Windows Mobile 6, which will start shipping in April, adds a number of features to Windows Mobile 5.0, which Bill Gates unveiled almost two years ago.

In many ways, the older version helped make Microsoft a contender in the high-end mobile phone category.

But Mobile 6 may determine whether the company can gain an edge against more well-established rivals.

"This is a capstone release for us that has hallmark capabilities that will take the business to the next level," said Scott Horn, director of marketing for Microsoft's mobile and embedded-devices group.

The Windows Mobile operating system has gained a lot of ground in recent years.

Microsoft launched with one carrier in 2002; today it works with 48 device makers and 125 mobile-phone operators in 55 countries.

Its main competitors are Research in Motion's BlackBerry in the U.S., and Symbian, an operating system used widely around the world, mostly by Nokia.

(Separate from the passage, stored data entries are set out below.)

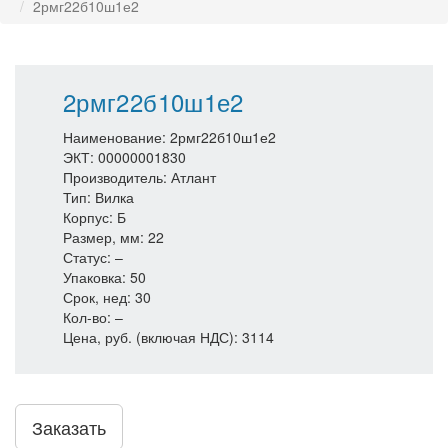
2рмг22б10ш1е2
2рмг22б10ш1е2
Наименование: 2рмг22б10ш1е2
ЭКТ: 00000001830
Производитель: Атлант
Тип: Вилка
Корпус: Б
Размер, мм: 22
Статус: –
Упаковка: 50
Срок, нед: 30
Кол-во: –
Цена, руб. (включая НДС): 3114
Заказать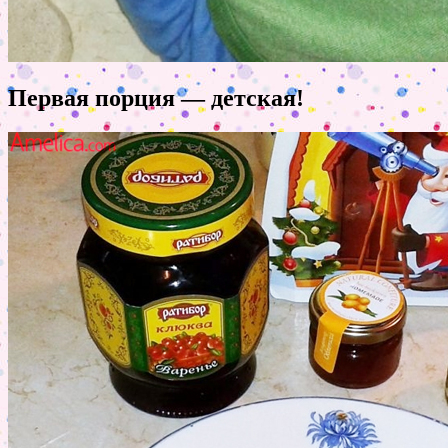
Первая порция — детская!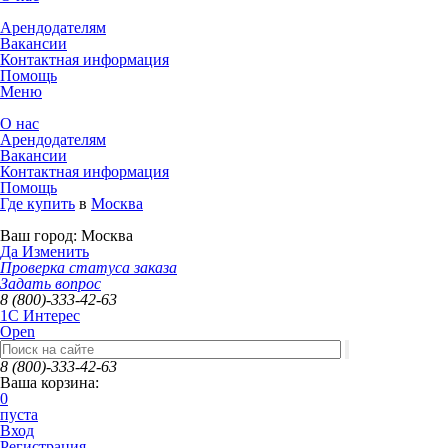
Арендодателям
Вакансии
Контактная информация
Помощь
Меню
О нас
Арендодателям
Вакансии
Контактная информация
Помощь
Где купить
в
Москва
Ваш город:
Москва
Да
Изменить
Проверка статуса заказа
Задать вопрос
8 (800)-333-42-63
1C Интерес
Open
8 (800)-333-42-63
Ваша корзина:
0
пуста
Вход
Регистрация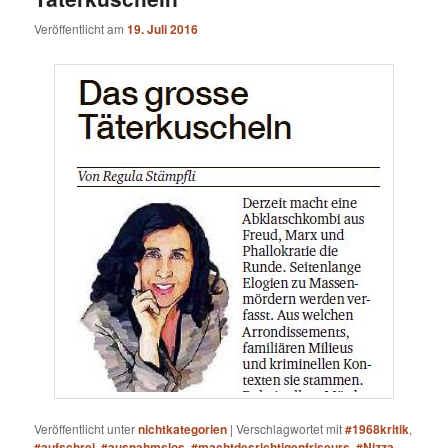
Veröffentlicht am
19. Juli 2016
Veröffentlicht unter
nichtkategorien
|
Verschlagwortet mit
#1968kritik
,
#aufschrei
,
#ausnahmslos
,
#machtdesrichtigenfriseurs
,
#Nizza
,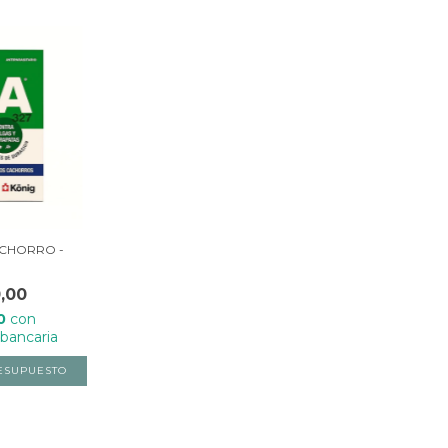
ACHORRO -
G
,00
00
con
 bancaria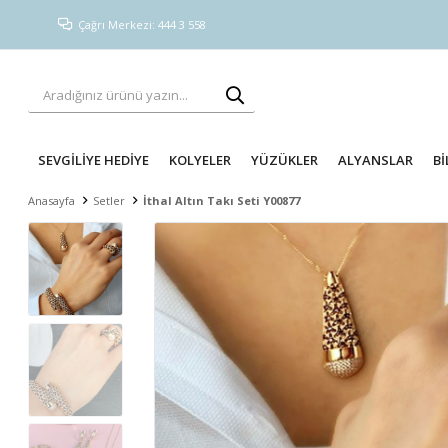
Çağrı Merkezi: 444 3 558
SEVGİLİYE HEDİYE
KOLYELER
YÜZÜKLER
ALYANSLAR
Bİ
Anasayfa
Setler
İthal Altın Takı Seti Y00877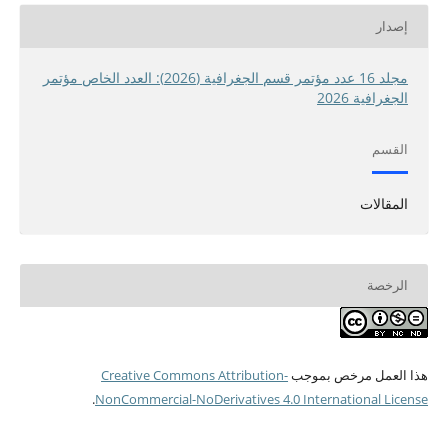
إصدار
مجلد 16 عدد مؤتمر قسم الجغرافية (2026): العدد الخاص مؤتمر
الجغرافية 2026
القسم
المقالات
الرخصة
هذا العمل مرخص بموجب
Creative Commons Attribution-
.
NonCommercial-NoDerivatives 4.0 International License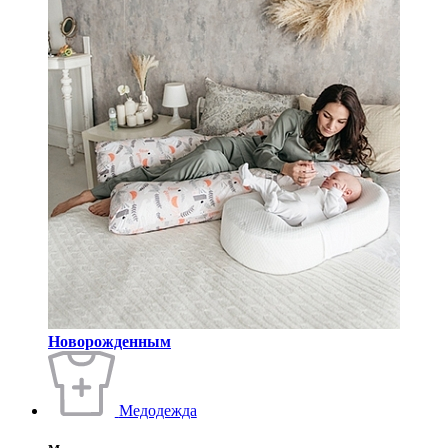
Новорожденным
Медодежда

Those companies enjoyed early leads, but Microsoft is catching up; it shipped 6 million devices in its last fiscal year, Horn said.

In first nine months of 2006, Gartner reported that smartphone shipments worldwide totaled about 52.7 million.

Prominent carriers using Windows Mobile include Cingular Wireless, T-Mobile USA and Orange in the United Kingdom.

As far as devices, Microsoft has had a few splashy launches, including the Motorola Q, Samsung BlackJack and T-Mobile Dash, developed by HTC.

Microsoft has made tweaks in the new Mobile 6 release and generally tried to make the software easier to use.

Here are some new features:

• E-mail: Users can receive e-mails with pictures, tables and formatting if a company has Exchange Server 2007, or from Web-based e-mail accounts.

• Microsoft Office: The new Office Mobile will let users view and edit documents.

• Windows Vista: Windows will use the Windows Mobile Device Center, which replaces ActiveSync in the old phones and allows music, pictures and movies to flow between the PC and device.

• Windows Live: Windows Mobile users can easily use and leave Live running in the background, including Mail, Messenger, Search and Spaces.

Phones with Windows Mobile 6 will come out in the next few months. Upgrades will be offered to current Windows Mobile users through their carrier.